(Data excerpts)
*-*-*
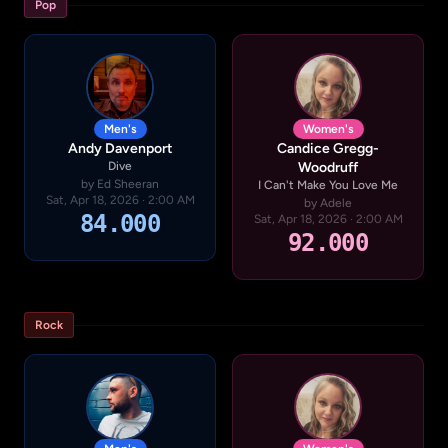
Pop
Men's
Women's
Andy Davenport
Candice Gregg-
Dive
Woodruff
by Ed Sheeran
I Can't Make You Love Me
Sat, Apr 18, 2026 · 2:00 AM
by Adele
84.000
Sat, Apr 18, 2026 · 2:00 AM
92.000
Rock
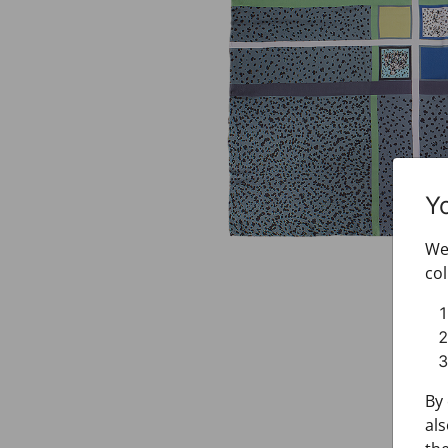
Y
We 
col
By 
als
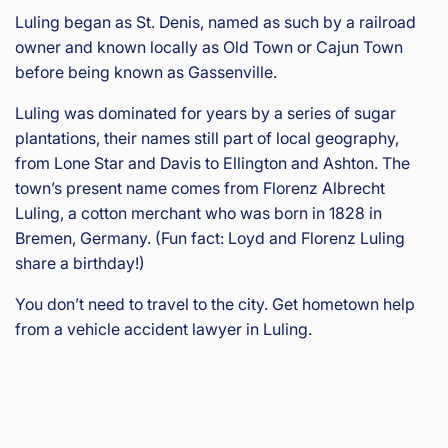
Luling began as St. Denis, named as such by a railroad
owner and known locally as Old Town or Cajun Town
before being known as Gassenville.
Luling was dominated for years by a series of sugar
plantations, their names still part of local geography,
from Lone Star and Davis to Ellington and Ashton. The
town’s present name comes from Florenz Albrecht
Luling, a cotton merchant who was born in 1828 in
Bremen, Germany. (Fun fact: Loyd and Florenz Luling
share a birthday!)
You don’t need to travel to the city. Get hometown help
from a vehicle accident lawyer in Luling.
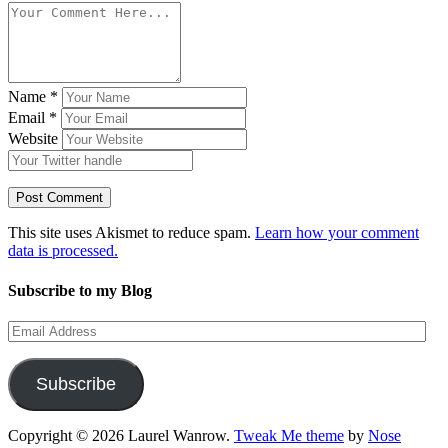
Name
*
Email
*
Website
This site uses Akismet to reduce spam.
Learn how your comment
data is processed.
Subscribe to my Blog
Email
Address
Subscribe
Copyright © 2026 Laurel Wanrow.
Tweak Me theme
by
Nose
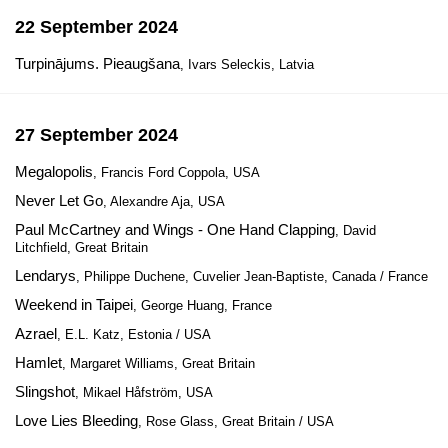
22 September 2024
Turpinājums. Pieaugšana
, Ivars Seleckis, Latvia
27 September 2024
Megalopolis
, Francis Ford Coppola, USA
Never Let Go
, Alexandre Aja, USA
Paul McCartney and Wings - One Hand Clapping
, David
Litchfield, Great Britain
Lendarys
, Philippe Duchene, Cuvelier Jean-Baptiste, Canada / France
Weekend in Taipei
, George Huang, France
Azrael
, E.L. Katz, Estonia / USA
Hamlet
, Margaret Williams, Great Britain
Slingshot
, Mikael Håfström, USA
Love Lies Bleeding
, Rose Glass, Great Britain / USA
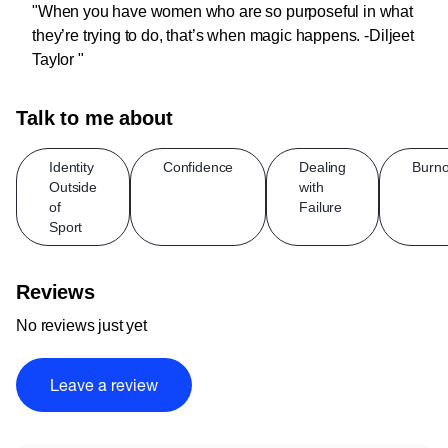
"When you have women who are so purposeful in what
they’re trying to do, that’s when magic happens. -Diljeet
Taylor "
Talk to me about
Identity
Confidence
Dealing
Burno
Outside
with
of
Failure
Sport
Reviews
No reviews just yet
Leave a review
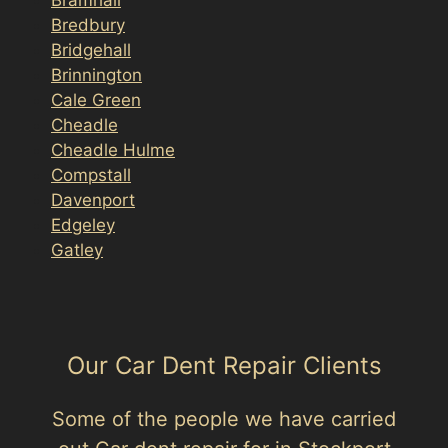
Bredbury
Bridgehall
Brinnington
Cale Green
Cheadle
Cheadle Hulme
Compstall
Davenport
Edgeley
Gatley
Our Car Dent Repair Clients
Some of the people we have carried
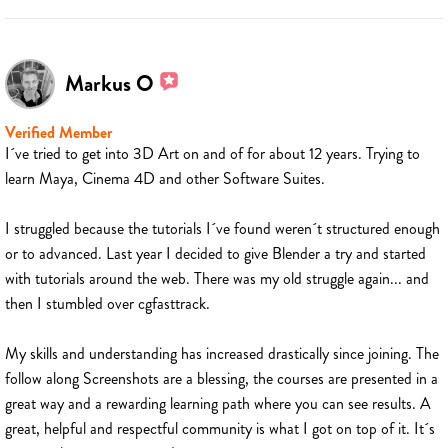
Markus O
Verified Member
I´ve tried to get into 3D Art on and of for about 12 years. Trying to
learn Maya, Cinema 4D and other Software Suites.
I struggled because the tutorials I´ve found weren´t structured enough
or to advanced. Last year I decided to give Blender a try and started
with tutorials around the web. There was my old struggle again... and
then I stumbled over cgfasttrack.
My skills and understanding has increased drastically since joining. The
follow along Screenshots are a blessing, the courses are presented in a
great way and a rewarding learning path where you can see results. A
great, helpful and respectful community is what I got on top of it. It´s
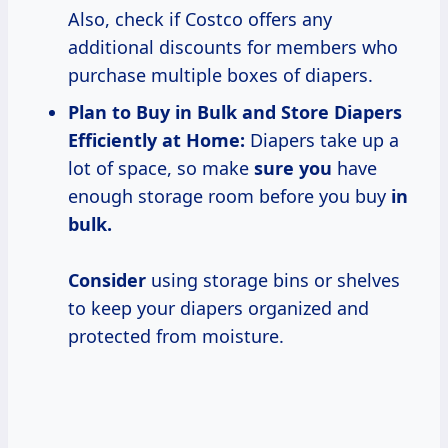
Also, check if Costco offers any
additional discounts for members who
purchase multiple boxes of diapers.
Plan to Buy in Bulk and Store Diapers
Efficiently at Home:
Diapers take up a
lot of space, so make
sure you
have
enough storage room before you buy
in
bulk.
Consider
using storage bins or shelves
to keep your diapers organized and
protected from moisture.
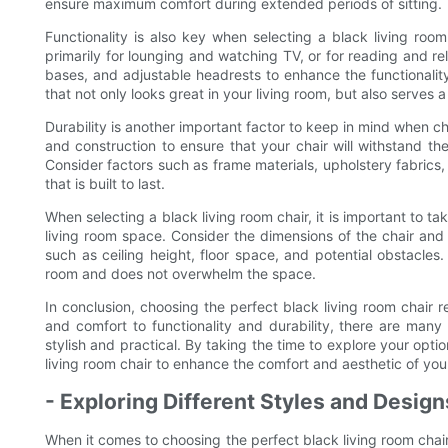
ensure maximum comfort during extended periods of sitting.
Functionality is also key when selecting a black living room
primarily for lounging and watching TV, or for reading and r
bases, and adjustable headrests to enhance the functionality
that not only looks great in your living room, but also serves a 
Durability is another important factor to keep in mind when ch
and construction to ensure that your chair will withstand th
Consider factors such as frame materials, upholstery fabrics, 
that is built to last.
When selecting a black living room chair, it is important to tak
living room space. Consider the dimensions of the chair and ho
such as ceiling height, floor space, and potential obstacles. 
room and does not overwhelm the space.
In conclusion, choosing the perfect black living room chair re
and comfort to functionality and durability, there are many
stylish and practical. By taking the time to explore your opti
living room chair to enhance the comfort and aesthetic of your
- Exploring Different Styles and Desig
When it comes to choosing the perfect black living room chai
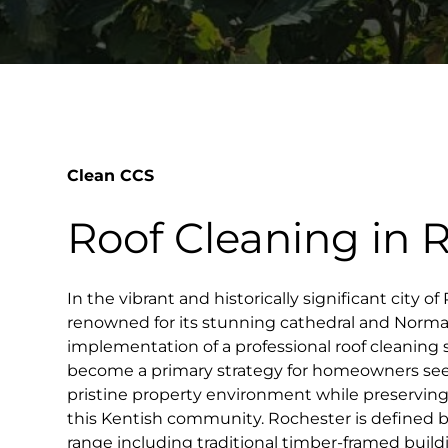
Clean CCS
Roof Cleaning in 
In the vibrant and historically significant city o
renowned for its stunning cathedral and Norman
implementation of a professional roof cleaning
become a primary strategy for homeowners see
pristine property environment while preservin
this Kentish community. Rochester is defined by
range including traditional timber-framed build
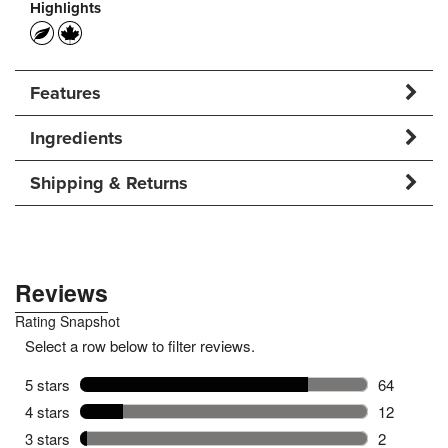
Highlights
Features
Ingredients
Shipping & Returns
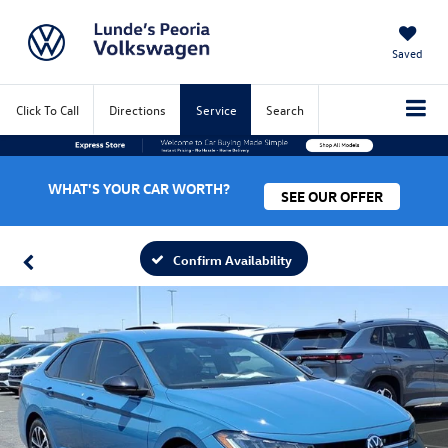
Saved
Click To Call
Directions
Service
Search
WHAT'S YOUR CAR WORTH?
SEE OUR OFFER
Confirm Availability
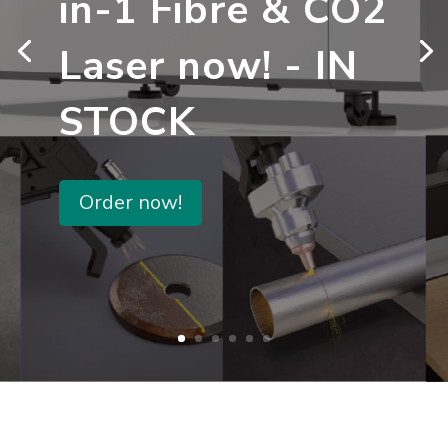
in-1 Fibre & CO2
Laser now! - IN
STOCK
Order now!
*-*-*
Assigned task:
Work through the data and count each line holding the string "Florenz". Give only that count.

Expected output:
2